DATA EXCERPTS ->
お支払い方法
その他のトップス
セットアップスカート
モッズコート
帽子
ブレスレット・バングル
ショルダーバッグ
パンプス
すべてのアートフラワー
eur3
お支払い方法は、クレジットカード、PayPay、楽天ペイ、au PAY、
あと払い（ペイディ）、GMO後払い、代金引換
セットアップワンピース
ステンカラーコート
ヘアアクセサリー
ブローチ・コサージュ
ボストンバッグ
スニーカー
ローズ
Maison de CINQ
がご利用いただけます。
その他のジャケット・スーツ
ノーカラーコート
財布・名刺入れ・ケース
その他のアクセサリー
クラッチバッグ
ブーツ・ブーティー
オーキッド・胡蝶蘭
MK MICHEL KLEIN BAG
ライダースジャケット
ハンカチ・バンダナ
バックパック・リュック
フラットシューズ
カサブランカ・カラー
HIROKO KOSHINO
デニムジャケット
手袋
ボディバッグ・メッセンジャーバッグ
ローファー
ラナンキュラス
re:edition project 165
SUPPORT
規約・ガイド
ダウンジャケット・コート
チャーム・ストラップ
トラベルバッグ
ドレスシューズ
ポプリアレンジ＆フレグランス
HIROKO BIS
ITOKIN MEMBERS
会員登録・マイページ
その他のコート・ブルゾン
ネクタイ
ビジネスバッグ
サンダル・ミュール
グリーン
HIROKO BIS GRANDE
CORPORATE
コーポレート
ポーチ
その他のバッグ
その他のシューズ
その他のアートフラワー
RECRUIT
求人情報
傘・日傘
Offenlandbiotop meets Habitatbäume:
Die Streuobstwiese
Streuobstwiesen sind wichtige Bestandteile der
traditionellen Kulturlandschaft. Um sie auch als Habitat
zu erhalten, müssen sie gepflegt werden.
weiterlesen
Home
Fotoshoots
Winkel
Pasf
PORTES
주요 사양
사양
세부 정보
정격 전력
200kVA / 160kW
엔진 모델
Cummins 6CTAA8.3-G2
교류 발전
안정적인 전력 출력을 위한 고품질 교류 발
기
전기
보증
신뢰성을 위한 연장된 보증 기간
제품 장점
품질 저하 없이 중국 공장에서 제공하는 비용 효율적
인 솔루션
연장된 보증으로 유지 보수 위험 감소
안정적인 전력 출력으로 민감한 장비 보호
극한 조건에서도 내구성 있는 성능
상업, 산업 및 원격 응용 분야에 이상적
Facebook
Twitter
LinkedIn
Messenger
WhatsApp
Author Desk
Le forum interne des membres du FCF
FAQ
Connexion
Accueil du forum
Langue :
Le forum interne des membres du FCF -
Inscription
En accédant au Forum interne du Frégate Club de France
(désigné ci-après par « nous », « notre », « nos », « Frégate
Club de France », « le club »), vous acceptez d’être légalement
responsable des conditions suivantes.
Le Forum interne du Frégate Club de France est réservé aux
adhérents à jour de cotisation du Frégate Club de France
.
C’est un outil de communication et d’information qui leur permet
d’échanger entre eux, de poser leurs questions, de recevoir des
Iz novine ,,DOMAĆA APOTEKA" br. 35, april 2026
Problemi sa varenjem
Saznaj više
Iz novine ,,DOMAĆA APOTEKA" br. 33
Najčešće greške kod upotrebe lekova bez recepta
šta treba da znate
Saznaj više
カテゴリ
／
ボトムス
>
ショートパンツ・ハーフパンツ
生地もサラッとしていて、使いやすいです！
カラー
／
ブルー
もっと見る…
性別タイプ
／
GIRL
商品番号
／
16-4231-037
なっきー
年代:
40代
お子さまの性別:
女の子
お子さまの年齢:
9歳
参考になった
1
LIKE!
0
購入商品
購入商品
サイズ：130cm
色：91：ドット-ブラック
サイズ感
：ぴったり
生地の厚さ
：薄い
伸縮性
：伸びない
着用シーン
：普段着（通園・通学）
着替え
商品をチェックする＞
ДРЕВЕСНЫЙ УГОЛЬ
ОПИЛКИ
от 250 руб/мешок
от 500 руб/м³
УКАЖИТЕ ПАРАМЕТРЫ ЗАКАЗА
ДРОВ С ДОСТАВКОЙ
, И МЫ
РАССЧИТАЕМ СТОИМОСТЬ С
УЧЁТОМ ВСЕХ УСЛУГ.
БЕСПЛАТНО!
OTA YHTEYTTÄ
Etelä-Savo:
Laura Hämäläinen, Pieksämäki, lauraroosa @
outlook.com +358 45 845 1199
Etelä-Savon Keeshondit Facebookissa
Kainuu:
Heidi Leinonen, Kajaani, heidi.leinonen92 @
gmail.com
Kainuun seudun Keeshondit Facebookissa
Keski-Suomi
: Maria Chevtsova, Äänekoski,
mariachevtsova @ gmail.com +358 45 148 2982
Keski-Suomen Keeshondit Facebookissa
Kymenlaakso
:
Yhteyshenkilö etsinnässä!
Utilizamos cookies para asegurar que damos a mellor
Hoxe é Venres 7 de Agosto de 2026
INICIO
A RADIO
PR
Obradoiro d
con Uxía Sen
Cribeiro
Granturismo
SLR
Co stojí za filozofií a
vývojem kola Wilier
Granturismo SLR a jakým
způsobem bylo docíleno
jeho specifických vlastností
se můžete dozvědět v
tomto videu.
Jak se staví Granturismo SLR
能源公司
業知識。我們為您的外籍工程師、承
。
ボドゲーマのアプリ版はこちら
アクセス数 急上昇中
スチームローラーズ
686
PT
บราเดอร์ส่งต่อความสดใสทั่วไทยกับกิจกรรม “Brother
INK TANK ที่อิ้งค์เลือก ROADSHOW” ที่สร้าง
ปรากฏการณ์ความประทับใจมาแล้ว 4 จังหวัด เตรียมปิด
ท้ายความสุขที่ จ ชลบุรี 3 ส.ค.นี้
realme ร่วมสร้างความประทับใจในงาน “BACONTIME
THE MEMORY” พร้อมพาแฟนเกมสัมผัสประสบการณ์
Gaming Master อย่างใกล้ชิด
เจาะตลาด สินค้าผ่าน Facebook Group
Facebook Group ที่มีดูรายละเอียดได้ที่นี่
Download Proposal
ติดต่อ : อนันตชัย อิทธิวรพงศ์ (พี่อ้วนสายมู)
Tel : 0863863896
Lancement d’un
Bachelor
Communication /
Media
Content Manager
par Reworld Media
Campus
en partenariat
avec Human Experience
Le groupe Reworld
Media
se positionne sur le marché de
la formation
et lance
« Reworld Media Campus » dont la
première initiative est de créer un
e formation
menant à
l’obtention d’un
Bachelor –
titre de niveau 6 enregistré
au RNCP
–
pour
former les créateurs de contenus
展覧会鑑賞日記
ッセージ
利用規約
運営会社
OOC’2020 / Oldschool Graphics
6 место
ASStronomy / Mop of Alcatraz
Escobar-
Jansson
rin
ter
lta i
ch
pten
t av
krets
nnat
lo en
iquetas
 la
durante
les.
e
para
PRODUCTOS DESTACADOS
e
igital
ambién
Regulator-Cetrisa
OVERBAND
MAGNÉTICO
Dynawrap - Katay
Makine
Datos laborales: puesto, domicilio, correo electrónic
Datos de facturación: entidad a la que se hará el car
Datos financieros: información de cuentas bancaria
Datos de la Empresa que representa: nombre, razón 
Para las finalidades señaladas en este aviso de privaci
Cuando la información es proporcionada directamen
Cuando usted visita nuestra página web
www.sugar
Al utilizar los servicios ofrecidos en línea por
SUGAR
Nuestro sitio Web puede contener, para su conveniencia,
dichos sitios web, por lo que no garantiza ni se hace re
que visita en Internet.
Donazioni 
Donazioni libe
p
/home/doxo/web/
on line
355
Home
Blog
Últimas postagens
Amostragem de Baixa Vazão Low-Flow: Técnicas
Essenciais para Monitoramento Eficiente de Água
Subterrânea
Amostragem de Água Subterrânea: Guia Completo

THE TASK ->
Go through the records above and copy each line where "APOTEKA" is found.

SOLUTION FOR THIS EXERCISE ->
Iz novine ,,DOMAĆA APOTEKA" br. 35, april 2026
Iz novine ,,DOMAĆA APOTEKA" br. 33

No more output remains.